The details and differing proposals in the gap between the two recommendations suggest hard, complex and probably controversial work ahead.
The governor’s and the committee’s budgets both would reduce funding for the Mississippi Adequate Education Program, the bedrock financial formula designed to assure enough money to pay for an adequate education in every district. We hope many legislators think long and hard before further reducing such basic funding – cuts that could place some districts in dire straits and require local property tax increases just to stay even.
Almost every state has significant budget problems. The non-profit and non-partisan Center on Budget and Policy Priorities has said in its reporting and analysis that the depth of state spending cuts, service reductions and government layoffs could slow down the nationwide economic recovery, a factor we hope legislators will consider in working out Mississippi’s 2011 spending.
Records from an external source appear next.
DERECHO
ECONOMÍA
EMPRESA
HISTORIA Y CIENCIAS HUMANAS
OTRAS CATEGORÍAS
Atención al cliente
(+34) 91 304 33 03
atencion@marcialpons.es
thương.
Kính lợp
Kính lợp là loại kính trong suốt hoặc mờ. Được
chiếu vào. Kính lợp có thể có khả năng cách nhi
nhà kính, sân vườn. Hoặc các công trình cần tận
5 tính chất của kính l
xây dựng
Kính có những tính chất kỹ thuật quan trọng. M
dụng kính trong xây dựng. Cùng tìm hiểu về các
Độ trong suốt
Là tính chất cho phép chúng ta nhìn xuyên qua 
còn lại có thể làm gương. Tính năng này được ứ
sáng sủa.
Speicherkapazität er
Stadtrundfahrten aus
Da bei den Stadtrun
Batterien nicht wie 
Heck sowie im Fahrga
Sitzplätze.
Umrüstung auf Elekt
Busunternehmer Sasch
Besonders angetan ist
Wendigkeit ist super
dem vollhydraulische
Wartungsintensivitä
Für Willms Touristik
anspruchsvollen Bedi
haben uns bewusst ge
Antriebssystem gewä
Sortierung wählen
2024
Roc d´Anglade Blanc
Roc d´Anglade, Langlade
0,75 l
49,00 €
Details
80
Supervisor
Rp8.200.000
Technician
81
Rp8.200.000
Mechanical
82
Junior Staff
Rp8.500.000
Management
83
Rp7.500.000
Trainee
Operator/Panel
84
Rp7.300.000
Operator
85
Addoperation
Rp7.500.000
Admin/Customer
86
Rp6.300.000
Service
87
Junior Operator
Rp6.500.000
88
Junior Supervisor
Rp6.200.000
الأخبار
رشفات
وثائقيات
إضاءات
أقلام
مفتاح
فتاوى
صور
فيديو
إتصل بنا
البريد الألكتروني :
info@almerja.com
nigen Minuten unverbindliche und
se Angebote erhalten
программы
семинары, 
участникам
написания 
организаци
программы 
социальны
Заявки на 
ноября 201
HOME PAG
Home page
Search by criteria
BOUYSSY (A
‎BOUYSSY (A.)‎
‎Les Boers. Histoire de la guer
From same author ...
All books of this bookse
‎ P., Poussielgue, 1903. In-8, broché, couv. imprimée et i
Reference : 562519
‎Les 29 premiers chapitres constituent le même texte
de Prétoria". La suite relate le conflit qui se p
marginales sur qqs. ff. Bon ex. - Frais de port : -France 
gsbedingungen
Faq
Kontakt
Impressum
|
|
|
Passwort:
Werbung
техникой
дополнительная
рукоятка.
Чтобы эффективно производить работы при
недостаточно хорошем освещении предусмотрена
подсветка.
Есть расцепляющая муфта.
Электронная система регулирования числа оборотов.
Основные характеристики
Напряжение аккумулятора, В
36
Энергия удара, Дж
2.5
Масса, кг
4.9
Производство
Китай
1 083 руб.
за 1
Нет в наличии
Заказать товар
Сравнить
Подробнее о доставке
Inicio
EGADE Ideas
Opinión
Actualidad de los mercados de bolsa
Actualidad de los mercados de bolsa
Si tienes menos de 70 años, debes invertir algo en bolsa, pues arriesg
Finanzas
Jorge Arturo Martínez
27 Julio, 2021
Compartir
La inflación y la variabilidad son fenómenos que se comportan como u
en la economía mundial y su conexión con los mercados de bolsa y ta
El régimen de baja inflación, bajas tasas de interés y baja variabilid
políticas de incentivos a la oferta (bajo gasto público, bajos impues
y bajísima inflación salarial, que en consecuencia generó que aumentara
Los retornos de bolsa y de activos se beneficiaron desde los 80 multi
The loss of state spending will, of course directly affect families whose wage-earners lose their jobs or are laid off.
With a planned reduction in contract spending, the business sector stands to feel the pain because revenue from goods and services will dry up, placing additional pressure on employment in the private sector.
In the face of losing even more economic activity the Legislature should examine the potential in historically effective investments like infrastructure, which creates and/or increases private jobs.
While increasing taxation hasn’t been seriously mentioned yet as a possibility in Mississippi (although increasing some fees is part of the legislative proposal), a majority of states nationwide are enacting or considering tax increases.
The policy center says “many more states ... will need to consider tax increases or other revenue measures, as well as such steps as tapping state rainy day funds, as a way to minimize harmful budget cuts.”
A spirit of bipartisanship obviously is needed to craft a reasonable budget.













The government needs to cut spending to a level that Mississippi can afford, even if it means some feather-bedding, paper-pushers and administrators have to be cut.